The above two points are some example of areas that companies should not hope to get the best from automation of accounting system.
The good news about the somewhat dangerous situation is that most major players in the accounting profession are now embracing the idea of integrated reporting (IR). Integrated reporting is a new concept that encourages companies to fully integrate both financial and non-financial indicators in their financial statement. It is a concise communication of how an organization’s strategy, governance, performances and prospects will create value over short, medium and long term in the light of other external factors.
The integrated reporting sets out to answer some fundamental questions that have not been sufficiently answered by the traditional silos reporting platform. According to the IIRC (the International Integrated Reporting Council), the stakeholders of a business deserve to be kept in the loop about the value creation activity of an organization.
ACCA, a global professional accountancy body has also redesigned its syllabus to capture the concept of integrated reporting framework.

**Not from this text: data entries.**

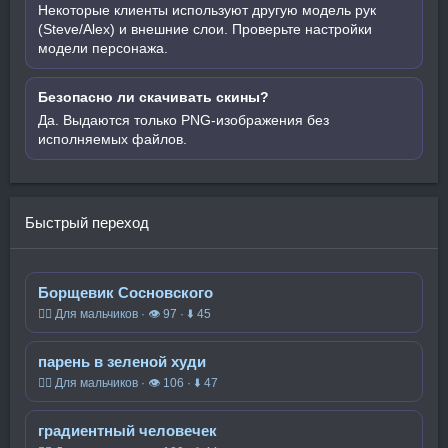
Некоторые клиенты используют другую модель рук
(Steve/Alex) и внешние слои. Проверьте настройки
модели персонажа.
Безопасно ли скачивать скины?
Да. Выдаются только PNG-изображения без
исполняемых файлов.
Быстрый переход
Борщевик Сосновского
🧍‍♂️ Для мальчиков · 👁 97 · ⬇ 45
парень в зеленой худи
🧍‍♂️ Для мальчиков · 👁 106 · ⬇ 47
градиентный человечек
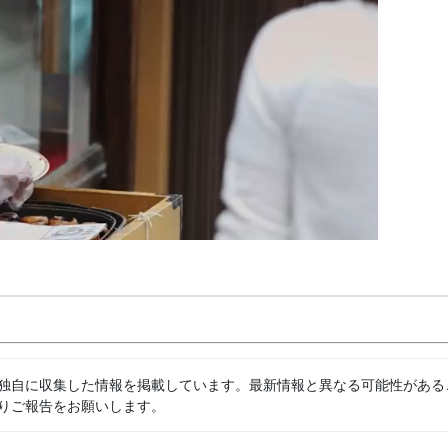
独自に収集した情報を掲載しています。最新情報と異なる可能性がある
りご報告をお願いします。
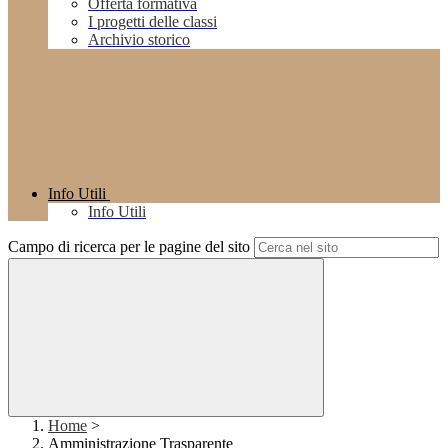
Offerta formativa
I progetti delle classi
Archivio storico
Info Utili
Info Utili
Campo di ricerca per le pagine del sito
Home
>
Amministrazione Trasparente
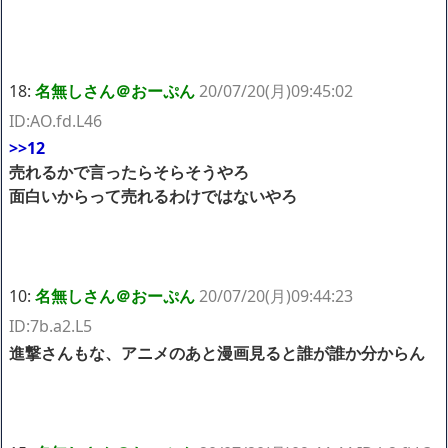
18:
名無しさん＠おーぷん
20/07/20(月)09:45:02
ID:AO.fd.L46
>>12
売れるかで言ったらそらそうやろ
面白いからって売れるわけではないやろ
10:
名無しさん＠おーぷん
20/07/20(月)09:44:23
ID:7b.a2.L5
進撃さんもな、アニメのあと漫画見ると誰が誰か分からん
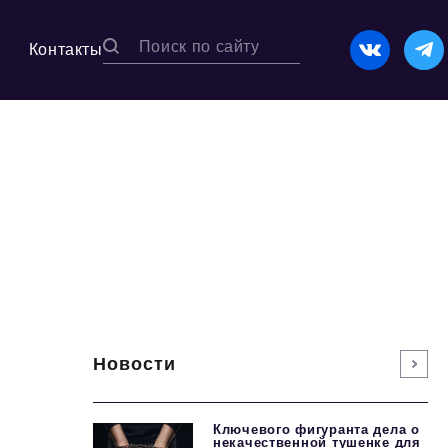
Контакты
Новости
Ключевого фигуранта дела о
некачественной тушенке для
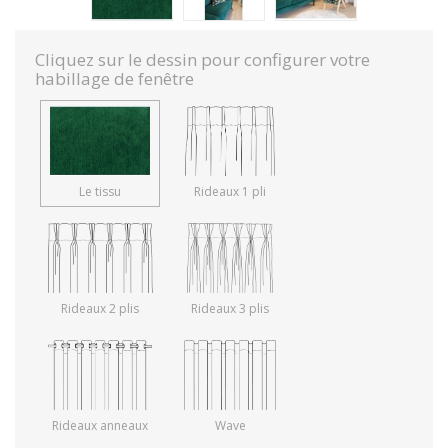
Cliquez sur le dessin pour configurer votre
habillage de fenêtre
Le tissu
Rideaux 1 pli
Rideaux 2 plis
Rideaux 3 plis
Rideaux anneaux
Wave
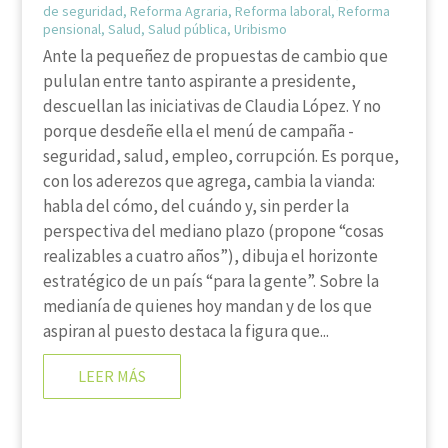
de seguridad
,
Reforma Agraria
,
Reforma laboral
,
Reforma
pensional
,
Salud
,
Salud pública
,
Uribismo
Ante la pequeñez de propuestas de cambio que
pululan entre tanto aspirante a presidente,
descuellan las iniciativas de Claudia López. Y no
porque desdeñe ella el menú de campaña -
seguridad, salud, empleo, corrupción. Es porque,
con los aderezos que agrega, cambia la vianda:
habla del cómo, del cuándo y, sin perder la
perspectiva del mediano plazo (propone “cosas
realizables a cuatro años”), dibuja el horizonte
estratégico de un país “para la gente”. Sobre la
medianía de quienes hoy mandan y de los que
aspiran al puesto destaca la figura que...
LEER MÁS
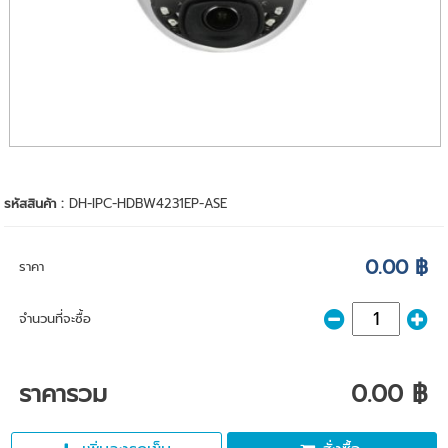
รหัสสินค้า :
DH-IPC-HDBW4231EP-ASE
0.00 ฿
ราคา
จำนวนที่จะซื้อ
ราคารวม
0.00 ฿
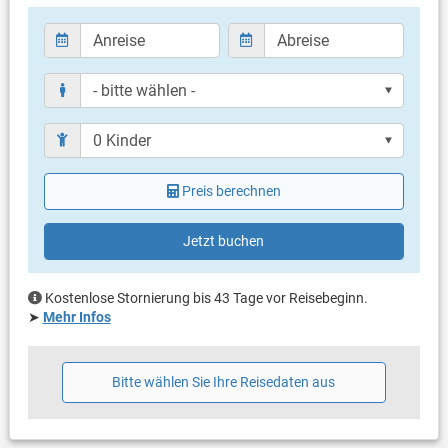
eigene Terrasse
Bestuhlung
Terrassengröße: 5 m²
Weitere Informationen
Grill vorhanden
Privater Parkplatz auf dem Grundstück
Haustier nicht erlaubt
Klimaanlage im Preis inklusive
Preis berechnen
Eigentümer lebt im gleichen Haus
Bettwäsche vorhanden
Handtücher vorhanden
Jetzt buchen
Internet per WLAN
Kostenlose Stornierung bis 43 Tage vor Reisebeginn.
➤
Mehr Infos
Bitte wählen Sie Ihre Reisedaten aus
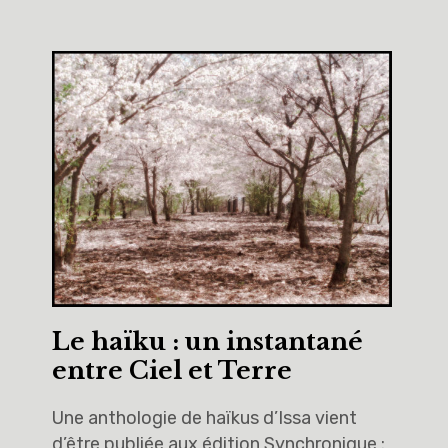
Le haïku : un instantané
entre Ciel et Terre
Une anthologie de haïkus d’Issa vient
d’être publiée aux édition Synchronique :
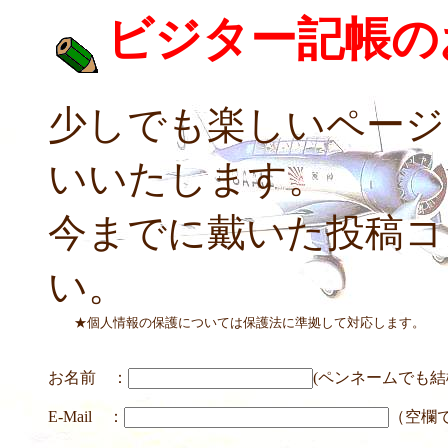
ビジター記帳の
少しでも楽しいページ
いいたします。
今までに戴いた投稿コ
い。
★個人情報の保護については保護法に準拠して対応します。
お名前 ：
(ペンネームでも結
E-Mail ：
（空欄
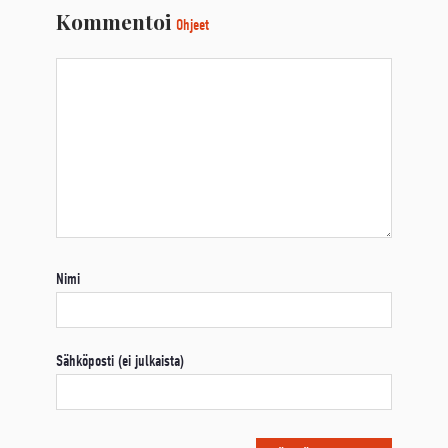
Kommentoi
Ohjeet
Nimi
Sähköposti (ei julkaista)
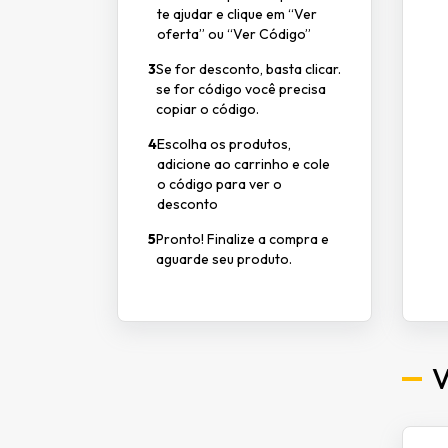
te ajudar e clique em “Ver
oferta” ou “Ver Código”
3
Se for desconto, basta clicar.
se for código você precisa
copiar o código.
4
Escolha os produtos,
adicione ao carrinho e cole
o código para ver o
desconto
5
Pronto! Finalize a compra e
aguarde seu produto.
V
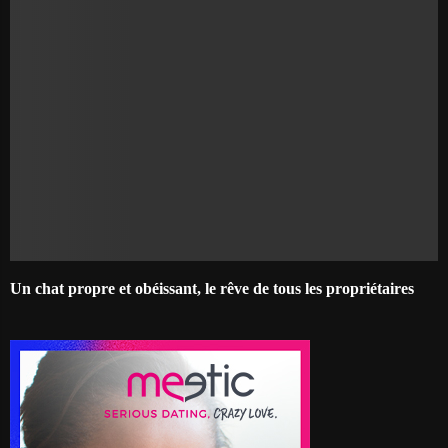
Un chat propre et obéissant, le rêve de tous les propriétaires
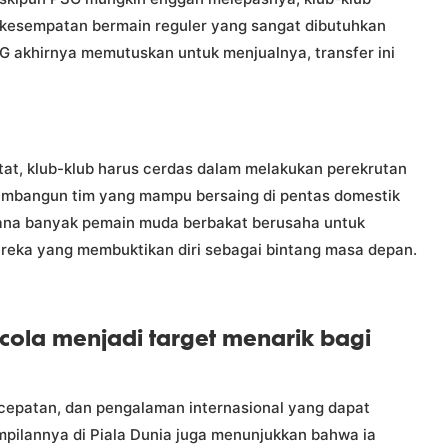
 kesempatan bermain reguler yang sangat dibutuhkan
 akhirnya memutuskan untuk menjualnya, transfer ini
etat, klub-klub harus cerdas dalam melakukan perekrutan
embangun tim yang mampu bersaing di pentas domestik
 mana banyak pemain muda berbakat berusaha untuk
mereka yang membuktikan diri sebagai bintang masa depan.
ola menjadi target menarik bagi
ecepatan, dan pengalaman internasional yang dapat
pilannya di Piala Dunia juga menunjukkan bahwa ia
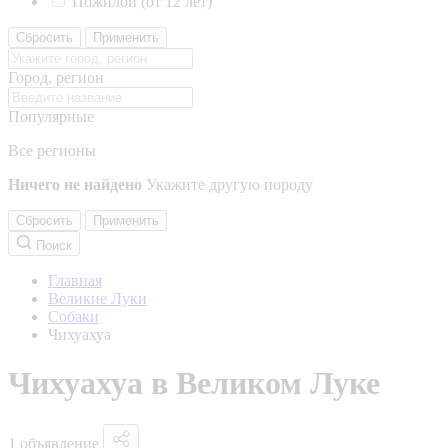
Пожилой (от 12 лет)
Сбросить
Применить
Город, регион
Популярные
Все регионы
Ничего не найдено
Укажите другую породу
Сбросить
Применить
Поиск
Главная
Великие Луки
Собаки
Чихуахуа
Чихуахуа в Великом Луке
1 объявление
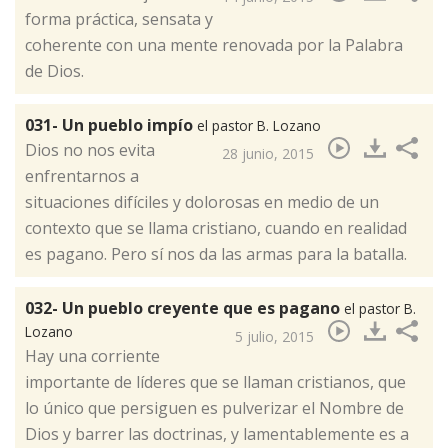
forma práctica, sensata y
coherente con una mente renovada por la Palabra
de Dios.
031- Un pueblo impío
el pastor B. Lozano
​Dios no nos evita
28 junio, 2015
enfrentarnos a
situaciones difíciles y dolorosas en medio de un
contexto que se llama cristiano, cuando en realidad
es pagano. Pero sí nos da las armas para la batalla.
032- Un pueblo creyente que es pagano
el pastor B.
Lozano
5 julio, 2015
​Hay una corriente
importante de líderes que se llaman cristianos, que
lo único que persiguen es pulverizar el Nombre de
Dios y barrer las doctrinas, y lamentablemente es a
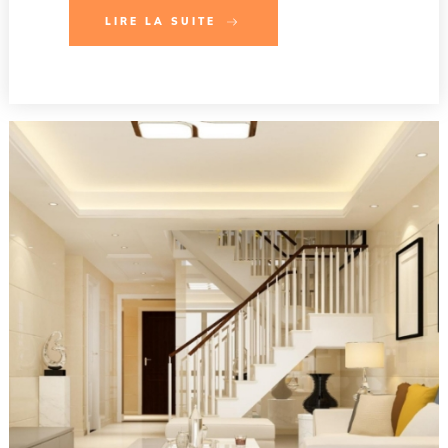
LIRE LA SUITE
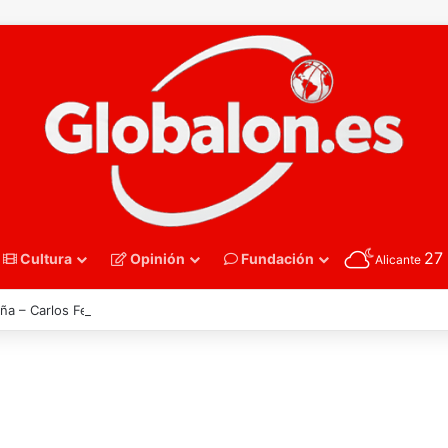
27
Cultura
Opinión
Fundación
Alicante
ña – Carlos Ferris. Las montañas no se pierden solo cuando arden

This is to ensure that ACCA qualified accountants produce reports that communicates value creation prospects to shareholders and other stakeholders.
Unless we realise that the benefits of using automated accounting system will be lost if we over use technology in processing preparing accounting information, and we take action to ensure that this does not happen, then accounting as a profession will in a short time be extinct and heaven forbid that it happens.
Well-meaning organizations are working tirelessly to ensure that accounting is continuing to evolve and provide real value to the users of accounting information. And their work will yield fruit if everyone plays his or her part.